Bug 1023533

Summary: API services has all admin permission instead of service
Product: [Community] RDO Reporter: Attila Fazekas <afazekas>
Component: openstack-packstackAssignee: Francesco Vollero <fvollero>
Status: CLOSED EOL QA Contact: Shai Revivo <srevivo>
Severity: unspecified Docs Contact:
Priority: unspecified    
Version: unspecifiedCC: aortega, chris.brown, derekh, eglynn, fvollero, lars, srevivo
Target Milestone: ---Keywords: Triaged
Target Release: ---   
Hardware: Unspecified   
OS: Unspecified   
Whiteboard:
Fixed In Version: Doc Type: Bug Fix
Doc Text:
Story Points: ---
Clone Of: Environment:
Last Closed: 2017-06-18 06:34:53 UTC Type: Bug
Regression: --- Mount Type: ---
Documentation: --- CRM:
Verified Versions: Category: ---
oVirt Team: --- RHEL 7.3 requirements from Atomic Host:
Cloudforms Team: --- Target Upstream Version:
Embargoed:

Description Attila Fazekas 2013-10-25 16:07:21 UTC
Description of problem:
/etc/keystone/policy.json defines a policies to the service role but the service role does not exists in the system after a default packstack installation.

AFAIK, Now all service juts using its service account for token verification, 
They does not needs to be able to create new admin account for ex..

Expected results:
- service role is created
- the service accounts using the service role instead of admin.
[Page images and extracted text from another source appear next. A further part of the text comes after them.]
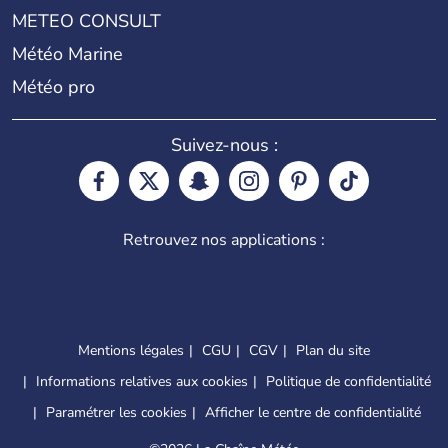
METEO CONSULT
Météo Marine
Météo pro
Suivez-nous :
Retrouvez nos applications :
Mentions légales
CGU
CGV
Plan du site
Informations relatives aux cookies
Politique de confidentialité
Paramétrer les cookies
Afficher le centre de confidentialité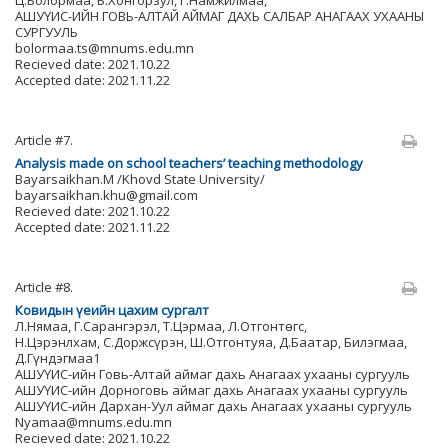
Ц.Болормаа, Б.Хонгорзул, Г.Намжилмаа,
АШУҮИС-ИЙН ГОВЬ-АЛТАЙ АЙМАГ ДАХЬ САЛБАР АНАГААХ УХААНЫ
СУРГУУЛЬ
bolormaa.ts@mnums.edu.mn
Recieved date: 2021.10.22
Accepted date: 2021.11.22
Article #7.
Analysis made on school teachers’ teaching methodology
Bayarsaikhan.M /Khovd State University/
bayarsaikhan.khu@gmail.com
Recieved date: 2021.10.22
Accepted date: 2021.11.22
Article #8.
Ковидын үеийн цахим сургалт
Л.Нямаа, Г.Сарангэрэл, Т.Цэрмаа, Л.Отгонтөгс,
Н.Цэрэнлхам, С.Доржсүрэн, Ш.Отгонтуяа, Д.Баатар, Билэгмаа,
Д.Гүндэгмаа1
АШУҮИС-ийн Говь-Алтай аймаг дахь Анагаах ухааны сургууль
АШУҮИС-ийн Дорноговь аймаг дахь Анагаах ухааны сургууль
АШУҮИС-ийн Дархан-Уул аймаг дахь Анагаах ухааны сургууль
Nyamaa@mnums.edu.mn
Recieved date: 2021.10.22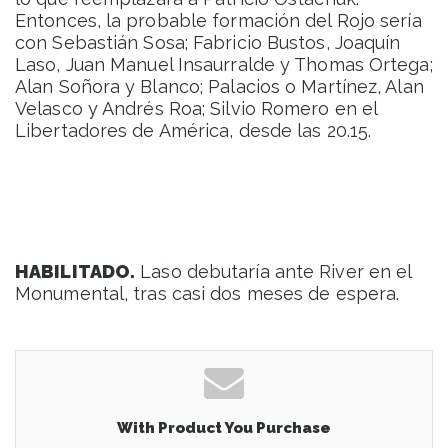
Entonces, la probable formación del Rojo sería
con Sebastián Sosa; Fabricio Bustos, Joaquín
Laso, Juan Manuel Insaurralde y Thomas Ortega;
Alan Soñora y Blanco; Palacios o Martínez, Alan
Velasco y Andrés Roa; Silvio Romero en el
Libertadores de América, desde las 20.15.
HABILITADO.
Laso debutaría ante River en el
Monumental, tras casi dos meses de espera.
With Product You Purchase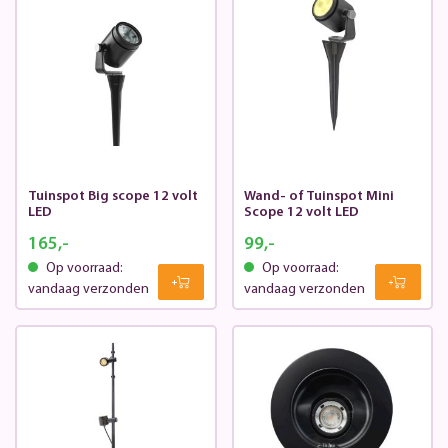
Tuinspot Big scope 12 volt
Wand- of Tuinspot Mini
LED
Scope 12 volt LED
165,-
99,-
Op voorraad:
Op voorraad:
vandaag verzonden
vandaag verzonden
Comment 1 Eoghan Glynn 2014-01-21 10:17:23 UTC
The service role would be insufficient for the ceilometer user.

While it would authorize the ceilometer-api service to call token verification operations, it would not allow the ceilometer-compute agent poll the nova-api with the all_tenants flag set (in order to discover all instances running on the local compute node) as this operation requires admin privilege, see:

Default nova policy:
  https://github.com/openstack/nova/blob/master/etc/nova/policy.json#L4

Defaulted nova policy for get_all_tenants:
  https://github.com/openstack/nova/blob/master/etc/nova/policy.json#L13

Enforcement of get_all_tenants policy:
  https://github.com/openstack/nova/blob/master/nova/api/openstack/compute/servers.py#L572

So while revoking the admin role from certain service users (in favour of the more restricted service role) may work, it would not make sense currently for the ceilometer user (absent compensating changes to the nova-api RBAC policies).

Comment 2 Attila Fazekas 2015-03-02 12:32:05 UTC
These services expected to work without admin role.
"cinder": "service"
"glance": "service"
"neutron": "service"
"sahara": "service"
"trove": "service"
"zaqar": "service"

These services MAY needs some additional configuration:

"swift": "admin" (an Ironic related setup mentioned where the admin role was needed)
"ironic": "admin"
"ceilometer": "admin"
"heat": "admin"
"nova": "admin" (if the client services uses the same "nova" account)

BTW: Neutron MAY have have dedicated account for accessing nova.
`neutron-nova` named service user MAYbe created for this purpose.

Comment 5 Christopher Brown 2017-06-17 16:50:34 UTC
I think this bug is stale and should be closed?